Example 3: RSC produces three imaginative lines of children’s riding vehicles: ambulances, fire trucks, and roadsters. They sell exclusively by mail order and thus ship each vehicle individually.
The key activity in production is molding the plastic body. The molding equipment can produce four ambulance bodies an hour, three fire trucks an hour, and six roadsters an hour. After the vehicle body is made, the only other production step is “dressing”, where any rough edges are smoothed and parts such as tires, steering wheels and insignia are added. The vehicles then move to the packing and shipping department. The times required in each of these departments are tabled below along with the per-unit profits:
|Dressing||Packing & shipping||Profit|
|Ambulance||15 min||20 min||$70|
|Fire truck||20 min||10 min||$80|
|Roadster||10 min||10 min||$50|
RSC prides itself on the versatility of its employees. Each of the four employees can work in any of the three jobs, and each of the four works 40 hours a week.RSC is planning production for a 13-week quarter. Demand for their vehicles has shown a seasonal pattern, and they plan for the demand for fire tucks to be at least as great as the total demand for the other two lines. How should RSC allocate the time of their four employees, and how many of each vehicle should they make to maximize their profit during the period?

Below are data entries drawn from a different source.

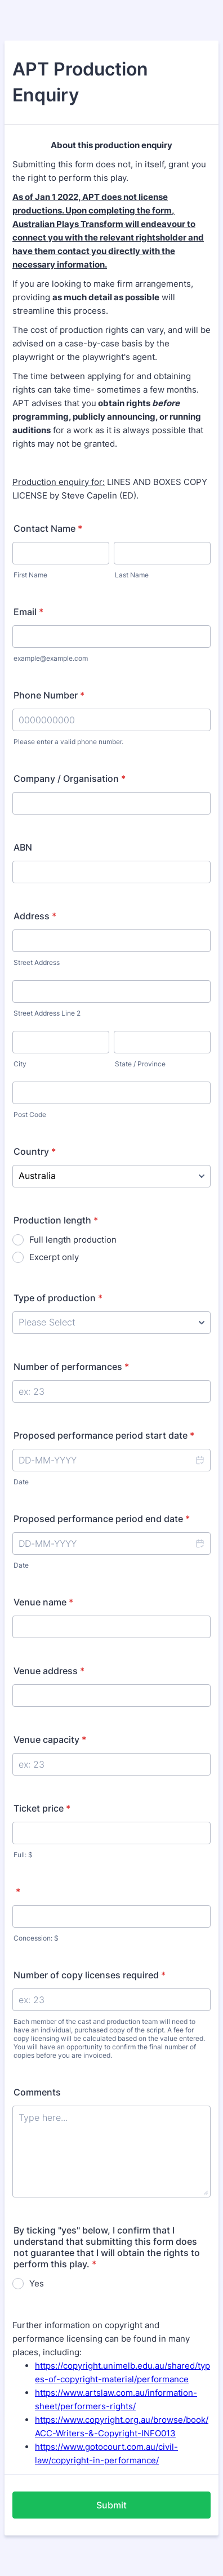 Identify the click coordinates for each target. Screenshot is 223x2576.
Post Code (30, 1114)
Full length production (73, 1239)
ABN (23, 847)
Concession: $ (36, 1938)
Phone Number (49, 695)
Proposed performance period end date (102, 1518)
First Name (30, 575)
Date (21, 1482)
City (20, 1064)
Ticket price (42, 1808)
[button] (199, 1460)
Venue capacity (50, 1739)
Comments (37, 2092)
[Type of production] (111, 1322)
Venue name (43, 1602)
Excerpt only (54, 1257)
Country (35, 1151)
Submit (111, 2505)
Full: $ (23, 1854)
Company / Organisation (70, 778)
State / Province (140, 1064)
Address (35, 916)
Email (28, 611)
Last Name (132, 575)
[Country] (111, 1176)
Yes (36, 2283)
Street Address (37, 962)
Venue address (49, 1670)
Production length (56, 1220)
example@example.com (51, 658)
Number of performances (71, 1366)
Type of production (58, 1297)
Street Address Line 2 (47, 1013)
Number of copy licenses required (90, 1975)
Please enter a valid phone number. (68, 741)
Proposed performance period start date (104, 1435)
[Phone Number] (111, 720)
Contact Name (48, 528)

Solution: Suppose x_1 ambulances, x_2 fire trucks and x_3 roadsters are to be produced. The times required in each of the molding, dressing and packing & shipping department along with the per-unit profits are:
|Molding||Dressing||Packing & shipping||Profit|
|Ambulance||1/4 hr||1/4 hr||1/3 hr||$70|
|Fire truck||1/3 hr||1/3 hr||1/6 hr||$80|
|Roadster||1/6 hr||1/6 hr||1/6 hr||$50|
Maximize: 70x_1 + 80x_2 + 50x_3.
Subject to: (1/4 + 1/4 + 1/3)x_1 + (1/3 + 1/3 + 1/6)x_2 + (1/6+1/6+1/6)x_3 \le 40 \times 4 \times 13, x_1 - x_2 + x_3 \le 0 (equivalently, x_2 \ge x_1 + x_3), x_1, x_2, x_3 \ge 0.
It is clear that four employees should work on molding, dressing and packing & shipping subsequently.